Git repo: ssh://[email protected]/platform/k8s-infra.git
Cluster API: https://rke-api.example.internal:6443
Vault: https://vault.example.internal:8200
OTEL backend: http://otel.example.internal:4318
Apps: example-api, example-worker, example-admin
Public hosts: api.example.com, worker.example.com

example-admin is an internal app in this example set. It needs secrets, but it does not get a public Gateway route.

Series

This post is part of my home Kubernetes GitOps series:

What Argo CD manages later

After the root Application is applied, Argo CD creates child Applications from clusters/apps.

clusters/root-app.yaml
clusters/apps/gateway-api-crds.yaml
clusters/apps/istio-base.yaml
clusters/apps/istiod.yaml
clusters/apps/istio-cni.yaml
clusters/apps/ztunnel.yaml
clusters/apps/external-secrets.yaml
clusters/apps/redis.yaml
clusters/apps/longhorn.yaml
clusters/apps/example-secrets.yaml
clusters/apps/example-admin.yaml
clusters/apps/example-worker.yaml
clusters/apps/example-api.yaml
clusters/apps/infra.yaml

The sync order matters:

wave -40: Gateway API CRDs
wave -30: Istio base
wave -20: Istio control plane
wave -10: Istio CNI and External Secrets Operator
wave -5: Istio ambient ztunnel
wave 0: Redis and Longhorn
wave 5: application ExternalSecrets
wave 10: application workloads and monitoring
wave 15: Istio observability and Kiali
wave 18: admin services
wave 20: worker services
wave 30: API services
wave 40: shared infra and ingresses

Sync waves control apply order. They do not prove that every controller-generated object is ready before the next Application starts. That is why the manual prerequisites are still important.

Manual prerequisites

Before applying the root Application, I check these first:

The RKE cluster is reachable with kubectl.
Argo CD is installed in the argocd namespace.
Argo CD can read the private Git repository.
Vault is reachable from Kubernetes pods.
Vault Kubernetes auth is configured for this cluster.
Vault policies and roles exist for External Secrets Operator.
Required secret values already exist in Vault KV v2.
Longhorn node and storage prerequisites are ready.
Istio ambient prerequisites are ready on the nodes.
An ingress path exists if public routes should serve traffic.

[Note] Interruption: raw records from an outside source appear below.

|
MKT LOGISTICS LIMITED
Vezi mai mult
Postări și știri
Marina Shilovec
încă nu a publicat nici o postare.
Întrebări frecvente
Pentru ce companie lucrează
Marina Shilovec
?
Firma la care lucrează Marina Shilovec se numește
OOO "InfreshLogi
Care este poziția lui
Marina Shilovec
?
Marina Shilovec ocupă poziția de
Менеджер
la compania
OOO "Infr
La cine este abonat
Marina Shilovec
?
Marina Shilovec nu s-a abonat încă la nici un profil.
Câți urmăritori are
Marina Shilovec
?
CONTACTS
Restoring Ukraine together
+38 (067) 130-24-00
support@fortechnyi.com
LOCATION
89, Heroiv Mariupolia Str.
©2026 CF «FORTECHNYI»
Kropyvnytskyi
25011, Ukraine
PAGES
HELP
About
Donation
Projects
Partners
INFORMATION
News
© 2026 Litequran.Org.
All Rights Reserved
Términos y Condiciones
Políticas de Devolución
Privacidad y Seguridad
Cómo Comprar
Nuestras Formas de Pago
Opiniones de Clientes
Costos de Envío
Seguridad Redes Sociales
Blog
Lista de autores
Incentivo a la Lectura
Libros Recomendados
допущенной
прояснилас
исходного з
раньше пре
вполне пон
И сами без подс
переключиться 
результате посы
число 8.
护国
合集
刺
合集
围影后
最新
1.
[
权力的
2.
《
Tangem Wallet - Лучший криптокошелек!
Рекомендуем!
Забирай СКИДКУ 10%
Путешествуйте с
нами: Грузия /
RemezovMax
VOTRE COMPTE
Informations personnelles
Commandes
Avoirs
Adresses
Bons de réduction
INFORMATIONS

This is the part that keeps the first sync boring. Boring is good here.

Install Argo CD

Argo CD itself is the first manual install.

kubectl create namespace argocd
kubectl apply -n argocd --server-side --force-conflicts \
  -f https://raw.githubusercontent.com/argoproj/argo-cd/stable/manifests/install.yaml

For a lab, the stable manifest is convenient. For a reproducible production bootstrap, I would pin a specific Argo CD release manifest.

Register the Git repository

The repository credential is sensitive, so I create it directly in the cluster. These values are examples.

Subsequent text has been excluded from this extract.